=== Section Start ===

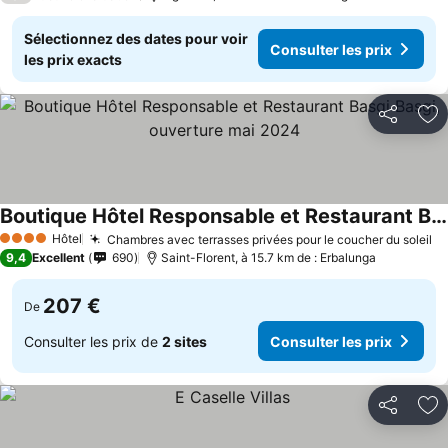
Sélectionnez des dates pour voir
Consulter les prix
les prix exacts
Partager
Aj
Boutique Hôtel Responsable et Restaurant Basgi Basgi, ouverture mai 2024
Consulter les prix
Hôtel
Chambres avec terrasses privées pour le coucher du soleil
Co
4 Étoiles
9,4
Excellent
690
Saint-Florent, à 15.7 km de : Erbalunga
207 €
De
Consulter les prix de
2 sites
Consulter les prix
Partager
Aj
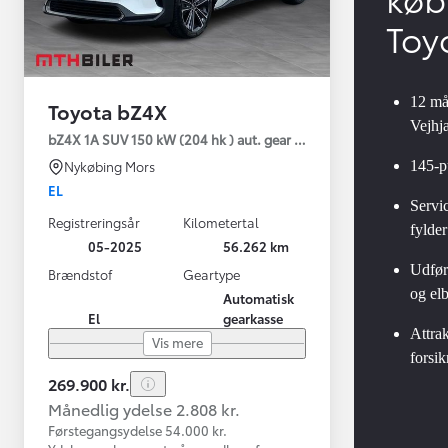
Toy
12 må
Toyota bZ4X
Vejhj
bZ4X 1A SUV 150 kW (204 hk ) aut. gear Executive Premium
145-p
Nykøbing Mors
EL
Servic
Registreringsår
Kilometertal
fylder
05-2025
56.262 km
Udførl
Brændstof
Geartype
og elb
Automatisk
El
gearkasse
Attrak
Vis mere
forsik
269.900 kr.
Månedlig ydelse 2.808 kr.
Førstegangsydelse 54.000 kr.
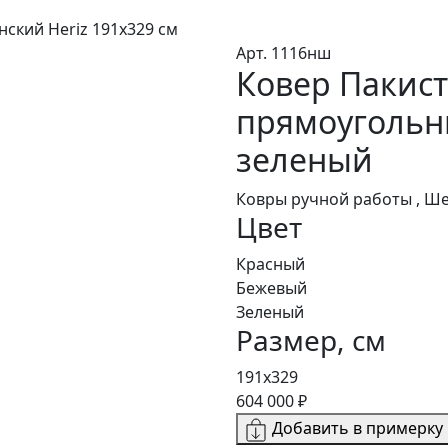
нский Heriz 191x329 см
Арт. 1116нш
Ковер Пакист
прямоугольн
зеленый
Ковры ручной работы , Ш
Цвет
Красный
Бежевый
Зеленый
Размер, см
191x329
604 000 ₽
Добавить в примерку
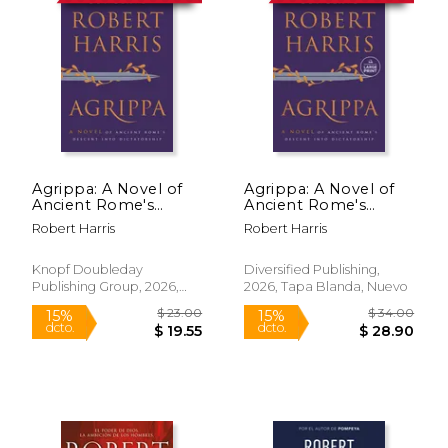
Agrippa: A Novel of
Agrippa: A Novel of
Ancient Rome's
Ancient Rome's
Descent into
Descent into
Robert Harris
Robert Harris
Dictatorship (en
Dictatorship (en
Inglés)
Inglés)
Knopf Doubleday
Diversified Publishing,
Publishing Group, 2026,
2026, Tapa Blanda, Nuevo
Tapa Dura, Nuevo
$ 23.00
$ 34.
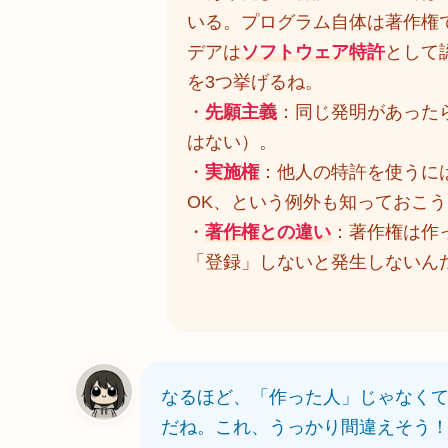
いる。プログラム自体は著作権
デアは
ソフトウェア特許
として
を3つ挙げるね。
・
先願主義
：同じ発明があった
はない）。
・
実施権
：他人の特許を使うに
OK、という例外も知っておこう
・
著作権との違い
：著作権は作
「登録」しないと発生しないん
なるほど、「作った人」じゃなく
だね。これ、うっかり間違えそう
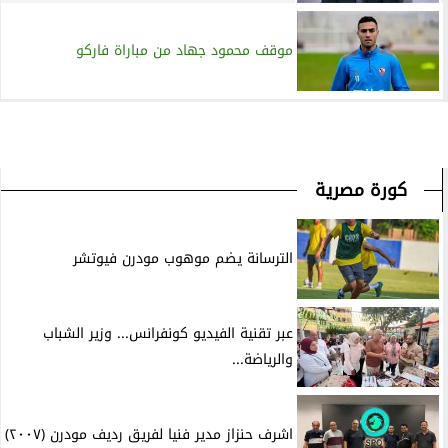
موقف محمود جهاد من مباراة فاركو
كورة مصرية
الترسانة يضم موهوب مودرن فيوتشر
عبر تقنية الفيديو كونفرانس... وزير الشباب
والرياضة...
اشرف حنزاز مدير فنيا لفريق رديف مودرن (٢٠٠٧)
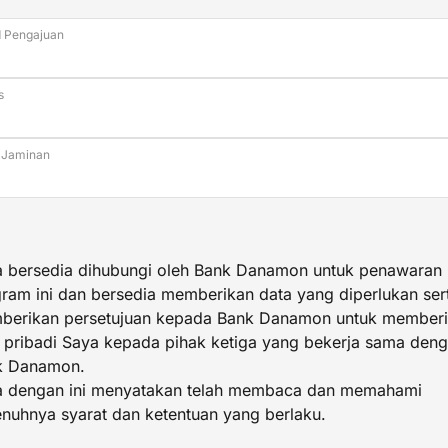
d Pengajuan
s
 Jaminan
 bersedia dihubungi oleh Bank Danamon untuk penawaran
ram ini dan bersedia memberikan data yang diperlukan ser
berikan persetujuan kepada Bank Danamon untuk member
 pribadi Saya kepada pihak ketiga yang bekerja sama den
k Danamon.
a dengan ini menyatakan telah membaca dan memahami
nuhnya syarat dan ketentuan yang berlaku.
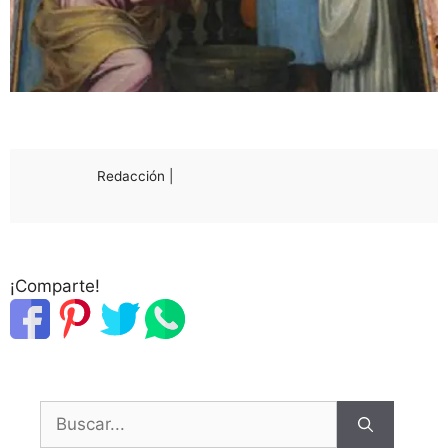
Redacción |
¡Comparte!
Buscar:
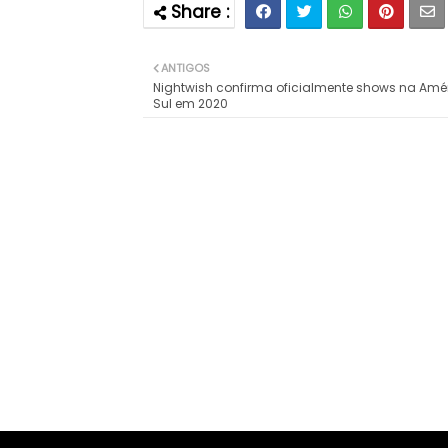
ANTIGOS
Nightwish confirma oficialmente shows na Amé
Sul em 2020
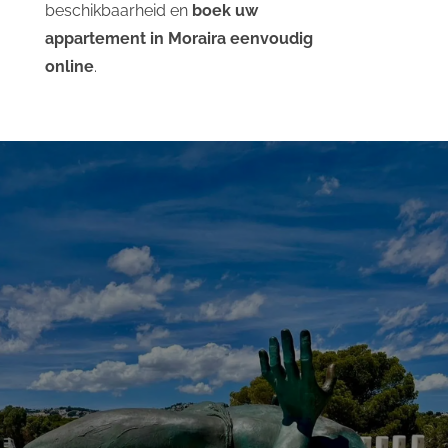
beschikbaarheid en
boek uw
appartement in Moraira eenvoudig
online
.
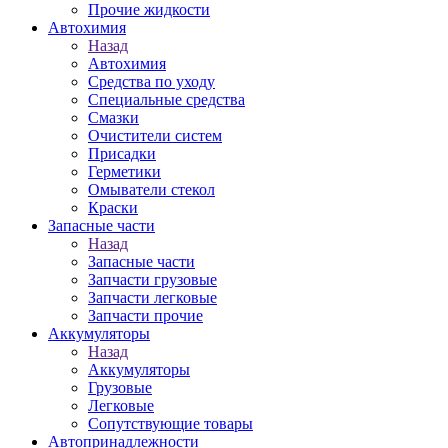
Прочие жидкости
Автохимия
Назад
Автохимия
Средства по уходу
Специальные средства
Смазки
Очистители систем
Присадки
Герметики
Омыватели стекол
Краски
Запасные части
Назад
Запасные части
Запчасти грузовые
Запчасти легковые
Запчасти прочие
Аккумуляторы
Назад
Аккумуляторы
Грузовые
Легковые
Сопутствующие товары
Автопринадлежности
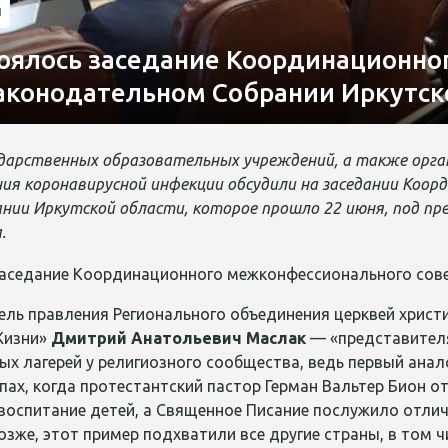
и
тоялось заседание Координационн
Законодательном Собрании Иркутск
дарственных образовательных учреждений, а также орга
ия коронавирусной инфекции обсудили на заседании Коор
нии Иркутской области, которое прошло 22 июня, под п
а.
ль правления Регионального объединения церквей христи
Жизни»
Дмитрий Анатольевич Маслак
— «представителя
х лагерей у религиозного сообщества, ведь первый анало
пах, когда протестантский пастор Герман Вальтер Бион о
 воспитание детей, а Священное Писание послужило отли
озже, этот пример подхватили все другие страны, в том ч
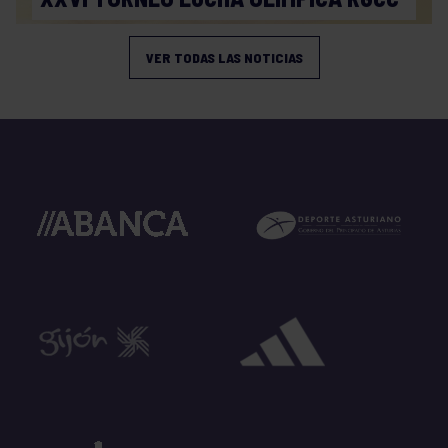
VER TODAS LAS NOTICIAS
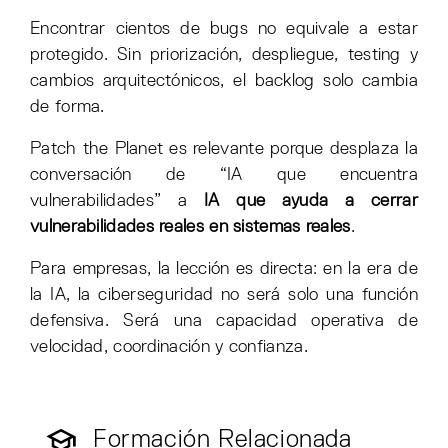
Encontrar cientos de bugs no equivale a estar
protegido. Sin priorización, despliegue, testing y
cambios arquitectónicos, el backlog solo cambia
de forma.
Patch the Planet es relevante porque desplaza la
conversación de “IA que encuentra
vulnerabilidades” a
IA que ayuda a cerrar
vulnerabilidades reales en sistemas reales
.
Para empresas, la lección es directa: en la era de
la IA, la ciberseguridad no será solo una función
defensiva. Será una capacidad operativa de
velocidad, coordinación y confianza.
Formación Relacionada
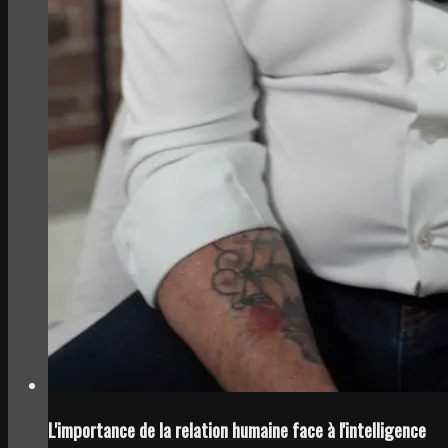
L'importance de la relation humaine face à l'intelligence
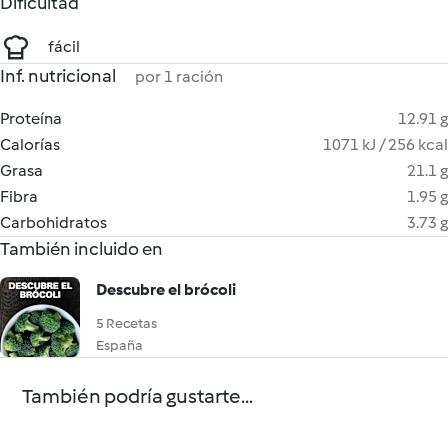
Dificultad
fácil
Inf. nutricional
por 1 ración
Proteína
12.91 g
Calorías
1071 kJ / 256 kcal
Grasa
21.1 g
Fibra
1.95 g
Carbohidratos
3.73 g
También incluido en
Descubre el brócoli
5 Recetas
España
También podría gustarte...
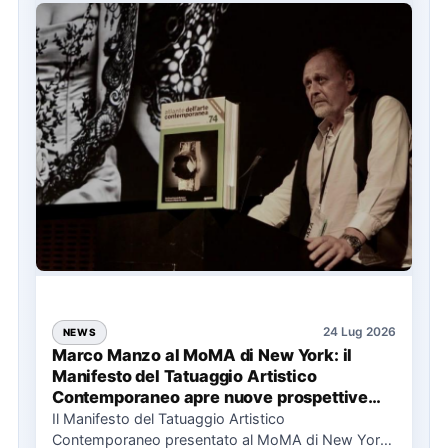
24 Lug 2026
NEWS
Marco Manzo al MoMA di New York: il
Manifesto del Tatuaggio Artistico
Contemporaneo apre nuove prospettive
per il collezionismo
Il Manifesto del Tatuaggio Artistico
Contemporaneo presentato al MoMA di New York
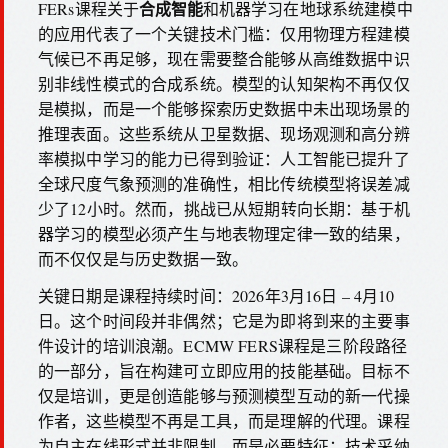
合成智能
FERs课程关于
和机器学习在地球系统建模中
的应用代表了一个关键技术门槛：仅用物理方程建模
气候已不再足够，现在需要整合能够从高维数据中识
别非线性模式的合成系统。模型的认知架构不再仅仅
是模拟，而是一个能够探索历史数据中未出现场景的
推理表面。这些系统从卫星数据、现场观测和高分辨
率模拟中学习的能力已得到验证：人工智能已提升了
全球尺度气象预测的准确性，相比传统模型将误差减
少了12小时。然而，挑战已从短期转向长期：基于机
器学习的模型必须产生与地表物理定律一致的结果，
而不仅仅是与历史数据一致。
关键日期是课程持续时间：2026年3月16日 – 4月10
日。这个时间段并非偶然；它是为即将到来的主要事
件设计的培训浪潮。ECMW FERS课程是三阶段路径
的一部分，旨在构建可立即应用的技能基础。目标不
仅是培训，更是创造能够与预测模型互动的新一代操
作者，这些模型不再是工具，而是理解的代理。课程
为自主在线形式并非限制，而是必要特征：技术采纳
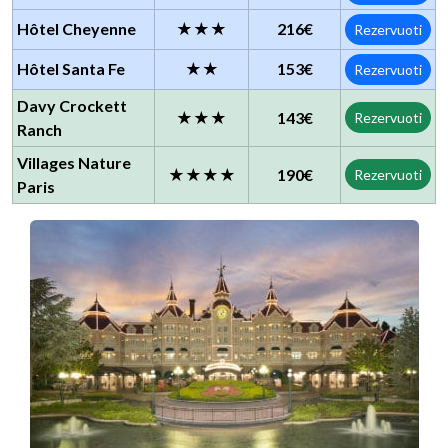
Hôtel Cheyenne
★★★
216€
Rezervuoti
Hôtel Santa Fe
★★
153€
Rezervuoti
Davy Crockett
★★★
143€
Rezervuoti
Ranch
Villages Nature
★★★★
190€
Rezervuoti
Paris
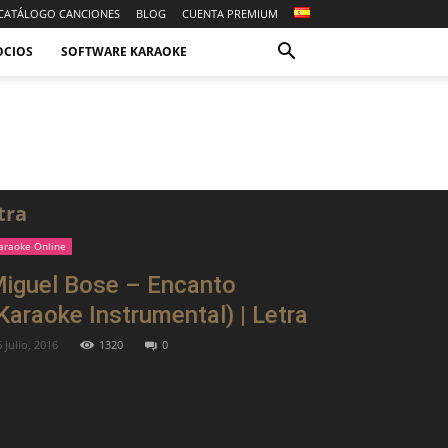
CATÁLOGO CANCIONES
BLOG
CUENTA PREMIUM
OCIOS
SOFTWARE KARAOKE
tra
araoke Online
iguel Bose – Encanto
Karaoke Instrumental) | Letra
 julio, 2016
1320
0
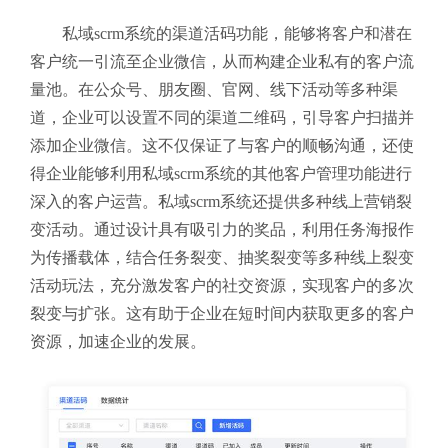
私域scrm系统的渠道活码功能，能够将客户和潜在
客户统一引流至企业微信，从而构建企业私有的客户流
量池。在公众号、朋友圈、官网、线下活动等多种渠
道，企业可以设置不同的渠道二维码，引导客户扫描并
添加企业微信。这不仅保证了与客户的顺畅沟通，还使
得企业能够利用私域scrm系统的其他客户管理功能进行
深入的客户运营。
私域scrm系统还提供多种线上营销裂
变活动。通过设计具有吸引力的奖品，利用任务海报作
为传播载体，结合任务裂变、抽奖裂变等多种线上裂变
活动玩法，充分激发客户的社交资源，实现客户的多次
裂变与扩张。这有助于企业在短时间内获取更多的客户
资源，加速企业的发展。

=== Section End ===

**WORK TO BE COMPLETED**
Leaving out the pictures, restate each line of the listing above verbatim, from the opening line to the line bearing "だね。これ、うっかり間違えそう", inclusive, and no more.

**WRITTEN ANSWER**
Sélectionnez des dates pour voir
Consulter les prix
les prix exacts
Partager
Aj
Boutique Hôtel Responsable et Restaurant Basgi Basgi, ouverture mai 2024
Consulter les prix
Hôtel
Chambres avec terrasses privées pour le coucher du soleil
Co
4 Étoiles
9,4
Excellent
690
Saint-Florent, à 15.7 km de : Erbalunga
207 €
De
Consulter les prix de
2 sites
Consulter les prix
Partager
Aj
Toy
12 må
Toyota bZ4X
Vejhj
bZ4X 1A SUV 150 kW (204 hk ) aut. gear Executive Premium
145-p
Nykøbing Mors
EL
Servic
Registreringsår
Kilometertal
fylder
05-2025
56.262 km
Udførl
Brændstof
Geartype
og elb
Automatisk
El
gearkasse
Attrak
Vis mere
forsik
269.900 kr.
Månedlig ydelse 2.808 kr.
Førstegangsydelse 54.000 kr.
нский Heriz 191x329 см
Арт. 1116нш
Ковер Пакист
прямоугольн
зеленый
Ковры ручной работы , Ш
Цвет
Красный
Бежевый
Зеленый
Размер, см
191x329
604 000 ₽
Добавить в примерку
Agrippa: A Novel of
Agrippa: A Novel of
Ancient Rome's
Ancient Rome's
Descent into
Descent into
Robert Harris
Robert Harris
Dictatorship (en
Dictatorship (en
Inglés)
Inglés)
Knopf Doubleday
Diversified Publishing,
Publishing Group, 2026,
2026, Tapa Blanda, Nuevo
Tapa Dura, Nuevo
$ 23.00
$ 34.
いる。プログラム自体は著作権
デアは
ソフトウェア特許
として
を3つ挙げるね。
・
先願主義
：同じ発明があった
はない）。
・
実施権
：他人の特許を使うに
OK、という例外も知っておこう
・
著作権との違い
：著作権は作
「登録」しないと発生しないん
なるほど、「作った人」じゃなく
だね。これ、うっかり間違えそう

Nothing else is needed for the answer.